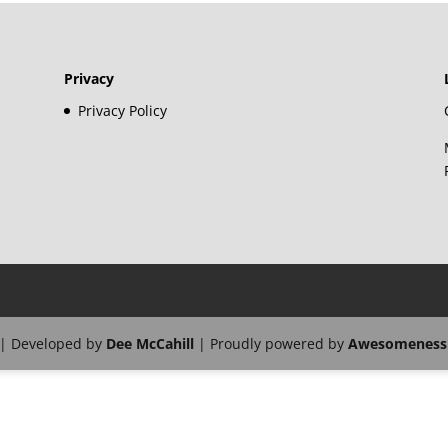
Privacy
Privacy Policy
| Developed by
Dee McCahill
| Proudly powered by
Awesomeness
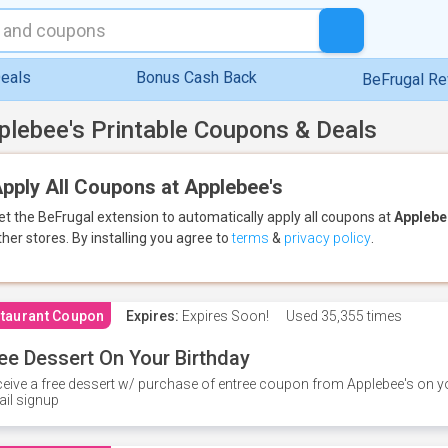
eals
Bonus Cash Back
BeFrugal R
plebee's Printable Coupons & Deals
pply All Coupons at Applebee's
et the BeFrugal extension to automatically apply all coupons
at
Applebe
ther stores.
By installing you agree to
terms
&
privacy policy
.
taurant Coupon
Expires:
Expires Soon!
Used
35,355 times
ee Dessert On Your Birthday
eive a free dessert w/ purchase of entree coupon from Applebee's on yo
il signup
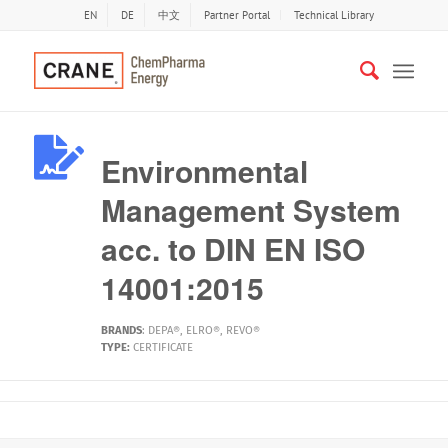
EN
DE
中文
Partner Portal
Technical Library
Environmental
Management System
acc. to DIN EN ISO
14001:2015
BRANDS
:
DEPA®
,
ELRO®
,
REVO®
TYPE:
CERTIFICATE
********
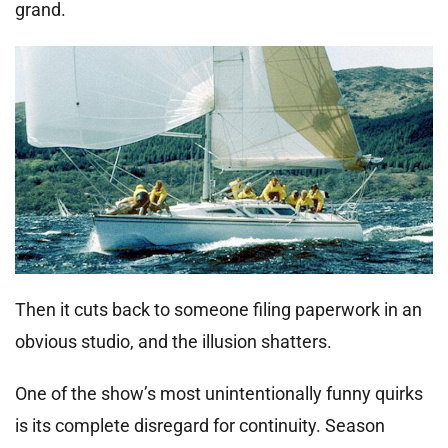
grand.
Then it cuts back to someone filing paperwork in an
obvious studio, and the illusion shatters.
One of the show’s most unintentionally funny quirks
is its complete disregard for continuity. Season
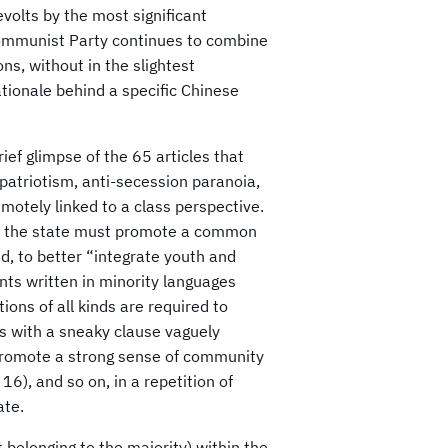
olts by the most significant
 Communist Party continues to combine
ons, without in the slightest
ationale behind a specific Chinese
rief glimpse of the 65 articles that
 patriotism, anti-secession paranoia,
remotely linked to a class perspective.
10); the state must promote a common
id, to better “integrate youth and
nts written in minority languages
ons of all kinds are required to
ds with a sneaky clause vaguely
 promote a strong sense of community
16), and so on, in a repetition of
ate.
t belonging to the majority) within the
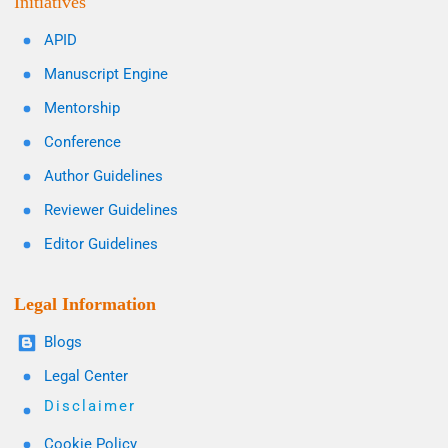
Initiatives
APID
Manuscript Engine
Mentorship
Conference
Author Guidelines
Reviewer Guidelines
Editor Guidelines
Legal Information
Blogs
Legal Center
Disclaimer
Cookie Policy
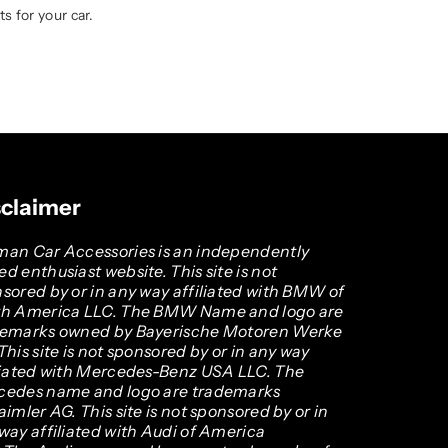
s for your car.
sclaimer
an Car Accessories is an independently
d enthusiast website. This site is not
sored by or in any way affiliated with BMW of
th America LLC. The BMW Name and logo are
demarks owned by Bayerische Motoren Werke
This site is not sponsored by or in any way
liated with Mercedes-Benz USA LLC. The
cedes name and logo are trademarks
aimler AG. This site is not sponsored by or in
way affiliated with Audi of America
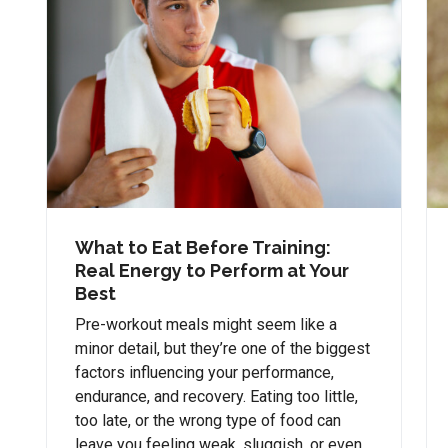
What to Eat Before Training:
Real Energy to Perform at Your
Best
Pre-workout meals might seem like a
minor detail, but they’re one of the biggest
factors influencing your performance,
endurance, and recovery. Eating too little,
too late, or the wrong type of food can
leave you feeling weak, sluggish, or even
********
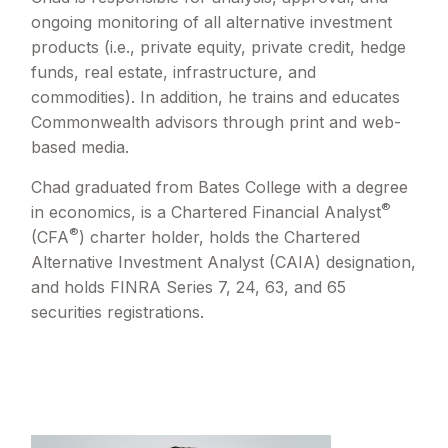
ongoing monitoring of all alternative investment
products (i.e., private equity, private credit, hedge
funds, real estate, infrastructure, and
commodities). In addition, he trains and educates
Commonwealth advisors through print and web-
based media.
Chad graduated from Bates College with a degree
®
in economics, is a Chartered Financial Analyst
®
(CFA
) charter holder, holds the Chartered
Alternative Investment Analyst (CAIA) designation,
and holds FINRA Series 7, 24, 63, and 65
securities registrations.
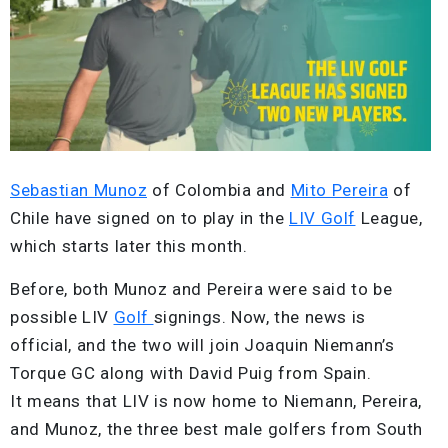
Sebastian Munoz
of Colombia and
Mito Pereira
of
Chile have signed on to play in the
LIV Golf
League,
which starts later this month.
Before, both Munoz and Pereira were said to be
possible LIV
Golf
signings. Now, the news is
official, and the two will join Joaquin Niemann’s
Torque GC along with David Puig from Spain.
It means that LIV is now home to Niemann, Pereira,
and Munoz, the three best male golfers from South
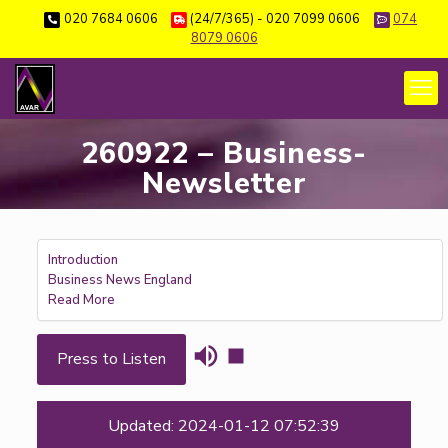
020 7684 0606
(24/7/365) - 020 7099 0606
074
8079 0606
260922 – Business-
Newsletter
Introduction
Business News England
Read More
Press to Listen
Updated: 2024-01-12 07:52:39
********
= Problem requirements =
From the listing above, please give again the lines that begin with the line holding "d enthusiast website. This site is not" and go on through the line holding "leave you feeling weak, sluggish, or even", exactly, both ends included, minus any picture.

= Exercise solution =
d enthusiast website. This site is not
sored by or in any way affiliated with BMW of
th America LLC. The BMW Name and logo are
demarks owned by Bayerische Motoren Werke
This site is not sponsored by or in any way
liated with Mercedes-Benz USA LLC. The
cedes name and logo are trademarks
aimler AG. This site is not sponsored by or in
way affiliated with Audi of America
What to Eat Before Training:
Real Energy to Perform at Your
Best
Pre-workout meals might seem like a
minor detail, but they’re one of the biggest
factors influencing your performance,
endurance, and recovery. Eating too little,
too late, or the wrong type of food can
leave you feeling weak, sluggish, or even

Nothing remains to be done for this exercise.